A beautiful conversation on books, collecting, the future of books, and many things in-between. Highly recommended. Both authors have collections ranging into the tens of thousands of books, and both speak passionatly about knowledge, reading and keeping books in their lives.

Dan Cederholm and Ethan Marcotte. Handcrafted CSS.
Another gem from Cederholm, advocating progressive design, flexible grids, and a reasonable sensibility towards architecture and design. Unfortunately, some of it seems dated just a year or so after it was published, but that’s because of the vast sea-change in technology happening now. It’s worth the read, nonetheless.

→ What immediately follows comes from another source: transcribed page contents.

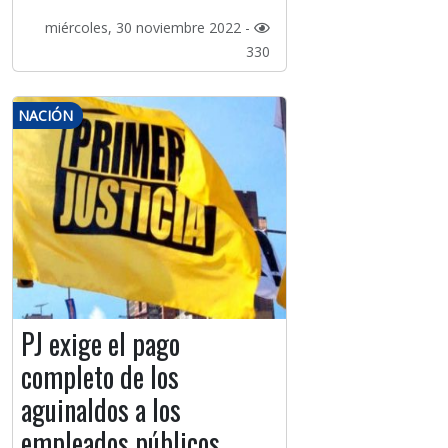
miércoles, 30 noviembre 2022 -
330
NACIÓN
PJ exige el pago
completo de los
aguinaldos a los
empleados públicos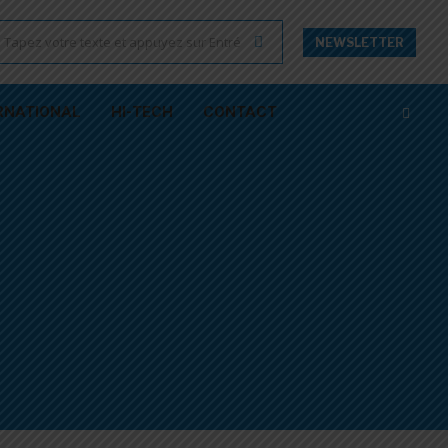
NEWSLETTER
RNATIONAL
HI-TECH
CONTACT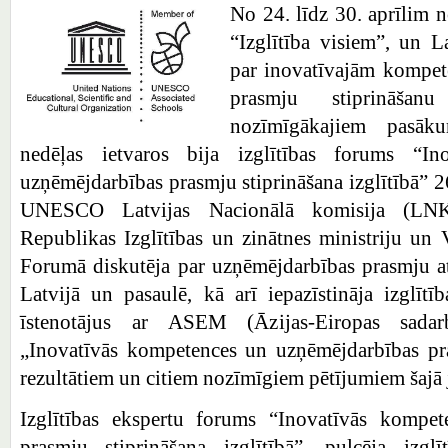
No 24. līdz 30. aprīlim n
“Izglītība visiem”, un La
par inovatīvajām kompe
prasmju stiprināšan
nozīmīgākajiem pasāku
nedēļas ietvaros bija izglītības forums “I
uzņēmējdarbības prasmju stiprināšana izglītībā” 26
UNESCO Latvijas Nacionālā komisija (LNK)
Republikas Izglītības un zinātnes ministriju un 
Forumā diskutēja par uzņēmējdarbības prasmju att
Latvijā un pasaulē, kā arī iepazīstināja izglītī
īstenotājus ar ASEM (Āzijas-Eiropas sadar
„Inovatīvās kompetences un uzņēmējdarbības pra
rezultātiem un citiem nozīmīgiem pētījumiem šajā
Izglītības ekspertu forums “Inovatīvās kompe
prasmju stiprināšana izglītībā”, pulcēja izglī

David Chilton. The Wealthy Barber Returns.
Not that great a book, but at least the story format has been dropped. Chilton knows his material, and offers great advice, but this is more of a mixed bag, then a guided tour. Recommended, but you will need a book with more focused advice to supplement it.

Winston Churchill. We Will All Go Down Fighting to the End.
(Penguin Great Ideas)
There’s only one or two speeches in here that make sense to read. However, when compared against current post-911 politics, there are many interesting parallels.

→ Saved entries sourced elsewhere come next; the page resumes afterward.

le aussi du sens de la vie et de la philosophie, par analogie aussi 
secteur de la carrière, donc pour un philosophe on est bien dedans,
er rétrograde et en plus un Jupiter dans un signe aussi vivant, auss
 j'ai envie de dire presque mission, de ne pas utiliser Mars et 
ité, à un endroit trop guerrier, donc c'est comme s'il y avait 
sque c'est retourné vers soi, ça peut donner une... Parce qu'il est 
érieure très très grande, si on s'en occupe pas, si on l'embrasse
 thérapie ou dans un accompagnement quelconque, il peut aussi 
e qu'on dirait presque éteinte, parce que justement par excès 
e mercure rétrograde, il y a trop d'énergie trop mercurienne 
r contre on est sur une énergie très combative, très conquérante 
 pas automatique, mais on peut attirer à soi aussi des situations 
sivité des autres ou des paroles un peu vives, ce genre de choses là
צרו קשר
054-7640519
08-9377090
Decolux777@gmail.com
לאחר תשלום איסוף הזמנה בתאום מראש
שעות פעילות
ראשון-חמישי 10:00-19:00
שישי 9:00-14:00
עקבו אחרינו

Arthur C. Clarke. Tales from the “White Hart”.
Science Fiction
A great collection of shaggy dog stories in the pub tradition, similar to Spider Robinson’s Callahan tales. Great, light fun.

Arthur C. Clarke. The Wind from the Sun.
Science Fiction
A collection of near-future hard sci-fi stories. Many of it’s plausible, and it’s great reading.

Eldridge Cleaver and Lee Lockwood (interviewer). Conversation with Eldridge Cleaver: Algiers.
I think he was interviewed at a point when he was very confused politically. He makes the same points in the late 60’s that many made against Bush Jr. For historical interest only.

Brian Cronin. Was Superman a Spy?
A good book on the history of comics.

Suzanne H. Crowhurst Lennard and Henry L. Lennard. Public Life in Urban Places.
Not a good read. Very conventional repsonses, and the authors had nothing new to contribute. Poorly written.

Brian Daley. Han Solo and the Lost Legacy.
(The Adventures of Han Solo)
Science Fiction
The trilogy was a quick read, had some good moments, and was average quality. Nothing to write home about, but good enough for a Sunday afternoon.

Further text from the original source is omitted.